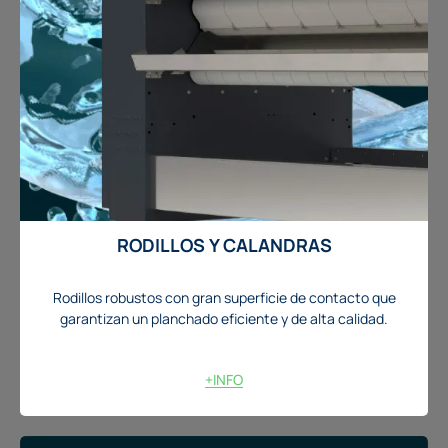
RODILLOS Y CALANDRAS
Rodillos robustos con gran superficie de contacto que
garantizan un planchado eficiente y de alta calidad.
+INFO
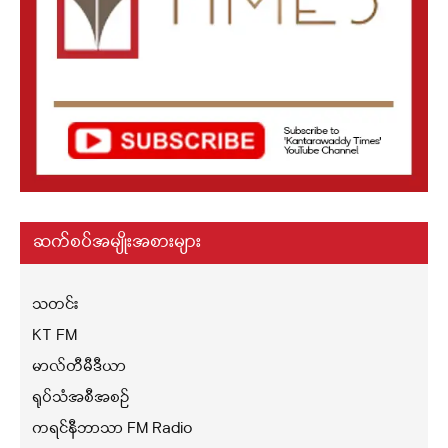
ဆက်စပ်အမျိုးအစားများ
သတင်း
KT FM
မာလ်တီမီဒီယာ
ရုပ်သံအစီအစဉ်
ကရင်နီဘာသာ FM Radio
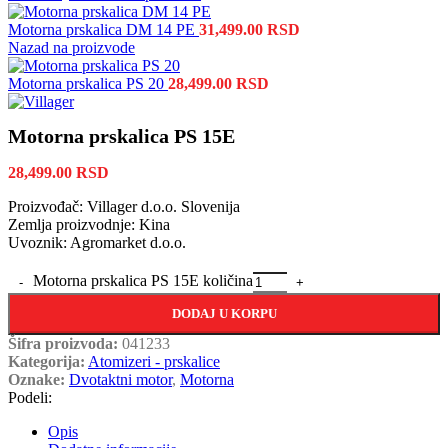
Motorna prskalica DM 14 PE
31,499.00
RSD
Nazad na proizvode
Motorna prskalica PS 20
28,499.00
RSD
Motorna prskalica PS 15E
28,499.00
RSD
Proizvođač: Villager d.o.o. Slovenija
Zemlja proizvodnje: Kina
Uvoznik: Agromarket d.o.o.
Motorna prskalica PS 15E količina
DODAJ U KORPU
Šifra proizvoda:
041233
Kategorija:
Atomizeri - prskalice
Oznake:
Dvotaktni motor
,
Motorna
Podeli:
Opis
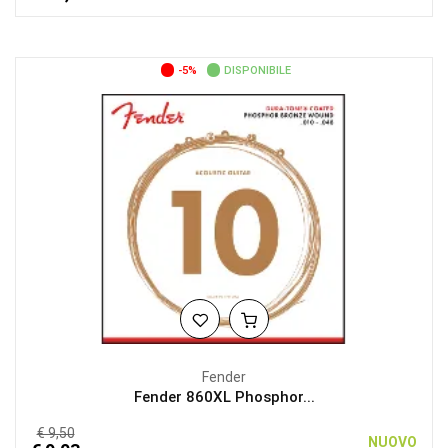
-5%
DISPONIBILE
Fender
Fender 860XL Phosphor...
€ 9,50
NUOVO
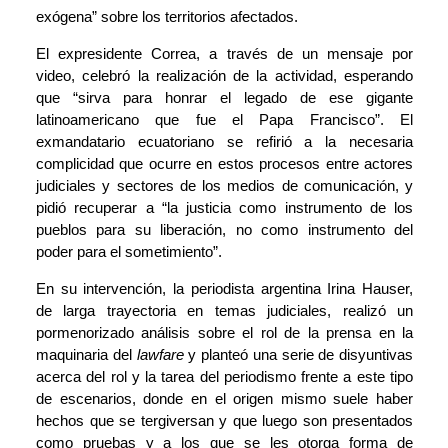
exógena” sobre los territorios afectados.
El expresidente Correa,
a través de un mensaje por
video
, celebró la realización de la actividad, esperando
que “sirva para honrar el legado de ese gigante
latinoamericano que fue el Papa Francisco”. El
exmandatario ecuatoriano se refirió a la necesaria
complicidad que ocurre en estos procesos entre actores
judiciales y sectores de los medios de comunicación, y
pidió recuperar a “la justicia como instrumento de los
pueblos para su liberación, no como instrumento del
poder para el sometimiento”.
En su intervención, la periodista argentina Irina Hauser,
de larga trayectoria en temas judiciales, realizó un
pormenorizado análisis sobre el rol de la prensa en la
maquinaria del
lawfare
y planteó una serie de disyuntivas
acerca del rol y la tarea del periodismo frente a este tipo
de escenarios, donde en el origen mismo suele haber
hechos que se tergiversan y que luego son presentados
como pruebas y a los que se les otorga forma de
---
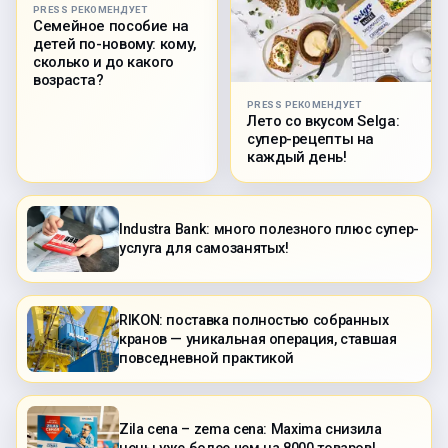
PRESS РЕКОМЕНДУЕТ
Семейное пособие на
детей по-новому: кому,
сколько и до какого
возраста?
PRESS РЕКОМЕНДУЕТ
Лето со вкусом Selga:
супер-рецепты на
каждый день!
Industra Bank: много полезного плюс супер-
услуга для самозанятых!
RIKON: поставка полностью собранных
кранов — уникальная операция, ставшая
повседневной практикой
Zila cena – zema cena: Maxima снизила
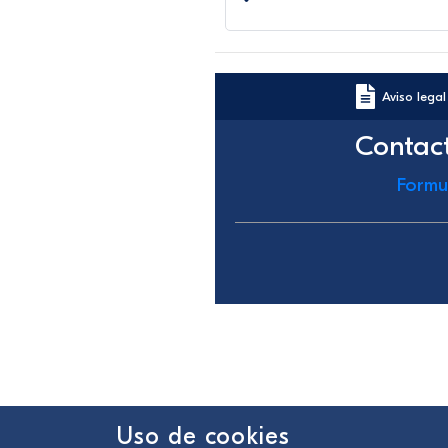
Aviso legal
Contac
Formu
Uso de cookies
...
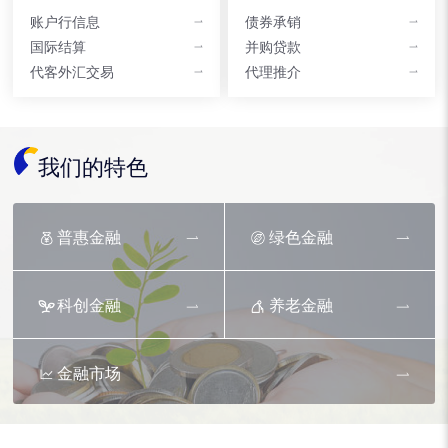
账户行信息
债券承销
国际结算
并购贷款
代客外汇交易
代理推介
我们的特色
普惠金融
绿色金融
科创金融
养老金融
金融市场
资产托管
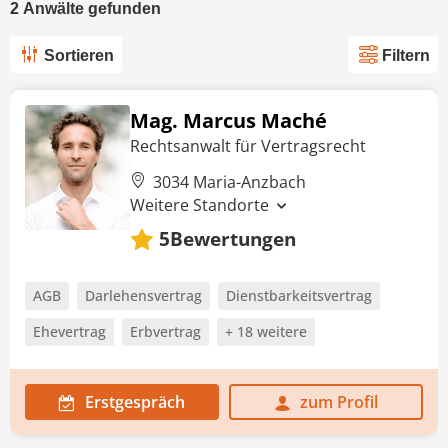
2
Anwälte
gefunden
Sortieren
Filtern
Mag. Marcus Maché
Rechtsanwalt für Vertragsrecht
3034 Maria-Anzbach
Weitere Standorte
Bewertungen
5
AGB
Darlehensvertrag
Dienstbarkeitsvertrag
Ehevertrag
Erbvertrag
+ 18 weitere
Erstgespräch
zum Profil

#### Assignment:
Where a line of the material holds the word "супер", copy that line.

#### Written response:
супер-рецепты на
Industra Bank: много полезного плюс супер-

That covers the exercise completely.